È questo il bilancio normativo a due anni dall’approvazione della legge n. 24/2017, la Gelli-Bianco, destinata a incidere profondamente sul sistema della responsabilità sanitaria, per dissuadere i professionisti dall’utilizzo della cd. «medicina difensiva» e, allo stesso tempo, veicolare l’azione di risarcimento danni dei pazienti danneggiati nei soli confronti delle strutture pubbliche e private, un settore di delicata rilevanza non solo costituzionale ma anche economica: Ocse ha stimato che il suo valore economico ammonta all’8,9% del pil dell’Italia (dati 2017).
D’altra parte il punto di equilibrio tra la sicurezza delle cure e del paziente e la responsabilità degli esercenti la professione sanitaria non è stato ancora trovato, visto che non è diminuito il contenzioso da malpractice né è stato limitato il ricorso alla cosiddetta medicina difensiva.
Possiamo evidenziare tre aspetti secondo gli ultimi dati disponibili del bollettino Ivass del novembre 2018 (si veda ItaliaOggi Sette del 10 dicembre 2018): dal 2010 al 2017, il 70% dei premi raccolti dalle imprese assicurative è concentrato in cinque imprese rispetto alle 105 operanti in Italia; le compagnie estere hanno raccolto il 94% dei premi delle strutture pubbliche e il 37% di quelle private; nel periodo le aziende del settore assicurate sono diminuite del 50% a vantaggio dell’auto ritenzione del rischio.

Cosa ancora manca. L’incompletezza del quadro normativo non consente alle compagnie di assicurazione di offrire costi di copertura competitivi rispetto alla gestione in autonomia da parte delle strutture sanitarie e la liquidazione di eventuali sinistri grava sul loro bilancio.
C’è da dire che le strutture sanitarie invece risparmiano il premio da pagare, evitano l’onere fiscale del 22%, ma non sempre costituiscono autonomi fondi di accantonamento per somme destinate alle liquidazioni future come le assicurazioni. Evenienza, quest’ultima, che potrebbe risultare delicata in caso di obbligo di risarcimento eventualmente dovuto al paziente.
Il fondo di garanzia, peraltro, non è ancora operativo, in assenza di disposizioni regolamentari per la raccolta delle somme necessarie al suo funzionamento.
Tutt’ora parzialmente realizzata è, quindi, solo la prima parte della riforma, relativa alla disciplina delle attività finalizzate alla prevenzione e gestione del rischio clinico come strumento di realizzazione della sicurezza delle cure.

Cosa è stato (parzialmente) attuato.

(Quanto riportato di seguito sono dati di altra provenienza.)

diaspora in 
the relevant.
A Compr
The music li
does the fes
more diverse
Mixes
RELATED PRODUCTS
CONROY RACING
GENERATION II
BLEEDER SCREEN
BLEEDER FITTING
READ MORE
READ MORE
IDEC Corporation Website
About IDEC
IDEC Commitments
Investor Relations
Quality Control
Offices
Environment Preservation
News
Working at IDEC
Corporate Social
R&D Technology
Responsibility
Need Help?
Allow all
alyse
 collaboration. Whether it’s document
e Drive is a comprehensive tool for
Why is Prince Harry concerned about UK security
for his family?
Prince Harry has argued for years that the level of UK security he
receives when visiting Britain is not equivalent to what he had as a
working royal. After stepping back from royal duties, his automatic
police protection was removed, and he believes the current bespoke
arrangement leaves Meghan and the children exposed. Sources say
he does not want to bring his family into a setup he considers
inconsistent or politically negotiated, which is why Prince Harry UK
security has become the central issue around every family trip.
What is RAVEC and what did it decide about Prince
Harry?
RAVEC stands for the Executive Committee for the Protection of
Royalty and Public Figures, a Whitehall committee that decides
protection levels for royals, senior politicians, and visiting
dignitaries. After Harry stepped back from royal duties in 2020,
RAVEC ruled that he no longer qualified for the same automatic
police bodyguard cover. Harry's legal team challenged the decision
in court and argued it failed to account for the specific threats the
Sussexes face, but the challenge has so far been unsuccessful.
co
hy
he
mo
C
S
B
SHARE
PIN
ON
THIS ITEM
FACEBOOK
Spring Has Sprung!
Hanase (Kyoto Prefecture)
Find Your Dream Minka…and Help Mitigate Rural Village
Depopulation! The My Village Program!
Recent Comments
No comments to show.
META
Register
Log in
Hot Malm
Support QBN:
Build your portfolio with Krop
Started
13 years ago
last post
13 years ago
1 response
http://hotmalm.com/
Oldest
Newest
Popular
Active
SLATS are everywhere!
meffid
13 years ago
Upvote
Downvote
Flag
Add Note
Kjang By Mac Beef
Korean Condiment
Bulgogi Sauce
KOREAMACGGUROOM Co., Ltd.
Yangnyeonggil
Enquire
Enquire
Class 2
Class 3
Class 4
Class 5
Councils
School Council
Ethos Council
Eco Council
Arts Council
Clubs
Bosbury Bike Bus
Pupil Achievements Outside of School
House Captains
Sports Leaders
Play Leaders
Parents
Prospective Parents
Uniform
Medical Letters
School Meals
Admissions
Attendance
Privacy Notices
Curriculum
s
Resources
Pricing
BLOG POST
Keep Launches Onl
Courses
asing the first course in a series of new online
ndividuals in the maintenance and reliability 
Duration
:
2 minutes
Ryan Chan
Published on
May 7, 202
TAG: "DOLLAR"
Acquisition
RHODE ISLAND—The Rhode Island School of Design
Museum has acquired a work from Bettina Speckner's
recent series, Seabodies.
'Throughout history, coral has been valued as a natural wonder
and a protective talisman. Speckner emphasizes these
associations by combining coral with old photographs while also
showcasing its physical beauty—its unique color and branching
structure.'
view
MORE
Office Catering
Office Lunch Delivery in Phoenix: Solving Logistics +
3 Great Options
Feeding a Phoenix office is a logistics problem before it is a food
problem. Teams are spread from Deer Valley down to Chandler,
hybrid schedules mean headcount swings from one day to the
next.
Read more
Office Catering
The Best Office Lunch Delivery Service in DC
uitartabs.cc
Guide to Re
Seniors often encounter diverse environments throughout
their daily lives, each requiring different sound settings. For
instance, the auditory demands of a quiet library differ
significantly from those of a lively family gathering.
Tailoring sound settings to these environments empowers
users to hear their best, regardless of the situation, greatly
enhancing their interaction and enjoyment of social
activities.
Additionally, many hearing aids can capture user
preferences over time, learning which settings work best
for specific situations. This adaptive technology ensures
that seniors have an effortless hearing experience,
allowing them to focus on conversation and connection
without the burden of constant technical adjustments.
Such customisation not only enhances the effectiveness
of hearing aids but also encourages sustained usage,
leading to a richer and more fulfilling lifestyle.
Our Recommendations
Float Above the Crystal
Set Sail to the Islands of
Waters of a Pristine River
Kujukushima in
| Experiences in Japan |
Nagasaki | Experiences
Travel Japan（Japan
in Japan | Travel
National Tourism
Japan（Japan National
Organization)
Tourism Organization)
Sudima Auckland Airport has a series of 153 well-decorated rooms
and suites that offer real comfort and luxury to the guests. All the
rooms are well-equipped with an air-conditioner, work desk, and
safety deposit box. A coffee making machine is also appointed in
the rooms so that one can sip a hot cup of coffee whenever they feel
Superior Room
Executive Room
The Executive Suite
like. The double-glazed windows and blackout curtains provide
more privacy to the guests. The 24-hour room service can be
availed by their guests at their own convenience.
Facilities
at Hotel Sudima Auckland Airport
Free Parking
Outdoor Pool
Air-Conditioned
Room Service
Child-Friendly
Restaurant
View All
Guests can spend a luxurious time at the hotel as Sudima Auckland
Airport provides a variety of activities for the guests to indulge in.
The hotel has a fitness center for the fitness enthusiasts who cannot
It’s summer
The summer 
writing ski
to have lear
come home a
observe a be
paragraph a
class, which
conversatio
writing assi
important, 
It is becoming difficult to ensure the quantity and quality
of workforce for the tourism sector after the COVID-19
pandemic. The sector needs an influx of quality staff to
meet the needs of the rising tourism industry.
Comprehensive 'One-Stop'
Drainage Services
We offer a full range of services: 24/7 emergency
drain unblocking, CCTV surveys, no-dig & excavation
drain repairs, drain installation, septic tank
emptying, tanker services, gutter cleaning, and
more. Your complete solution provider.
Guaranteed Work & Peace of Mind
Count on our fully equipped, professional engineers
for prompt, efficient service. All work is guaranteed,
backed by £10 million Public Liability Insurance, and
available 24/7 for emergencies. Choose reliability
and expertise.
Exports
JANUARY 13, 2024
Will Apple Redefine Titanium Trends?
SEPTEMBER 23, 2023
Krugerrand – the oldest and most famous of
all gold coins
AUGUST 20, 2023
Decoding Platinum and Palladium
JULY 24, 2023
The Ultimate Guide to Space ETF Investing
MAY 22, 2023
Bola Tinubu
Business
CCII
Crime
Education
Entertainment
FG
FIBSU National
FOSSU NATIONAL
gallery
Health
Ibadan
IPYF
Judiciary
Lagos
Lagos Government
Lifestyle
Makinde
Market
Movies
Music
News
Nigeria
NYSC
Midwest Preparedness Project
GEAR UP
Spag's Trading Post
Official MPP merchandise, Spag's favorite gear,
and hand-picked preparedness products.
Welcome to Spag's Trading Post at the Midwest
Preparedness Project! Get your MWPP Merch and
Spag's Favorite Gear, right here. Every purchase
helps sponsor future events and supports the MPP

La disciplina delle attività finalizzate alla prevenzione e gestione del rischio clinico come strumento di realizzazione della sicurezza delle cure ha avuto un parziale seguito con l’emanazione di tre provvedimenti attuativi: il decreto del Ministero della salute sull’elenco delle società scientifiche e delle associazioni tecnico-scientifiche delle professioni sanitarie, del 2 agosto 2017, anche se nei siti dell’Istituto superiore di sanità o del Servizio nazionale delle Linee guida non sono ancora individuabili elenchi completi.
Il decreto sull’istituzione dell’Osservatorio nazionale delle buone pratiche sulla sicurezza nella sanità, che dovrà utilizzare le informazioni ricevute dai centri regionali (eventi sentinella, denunce dei sinistri e contenzioso) per predisporre linee di indirizzo per la prevenzione e gestione del rischio. A cui però non è seguito il regolamento attuativo.
Infine, è del 27 febbraio 2018 (G.U. serie generale n. 66 del 20/03/2018) il decreto sul Sistema nazionale delle Linee guida, competente a predisporre le raccomandazioni a cui devono attenersi gli operatori del comparto sanitario nell’espletamento delle loro prestazioni.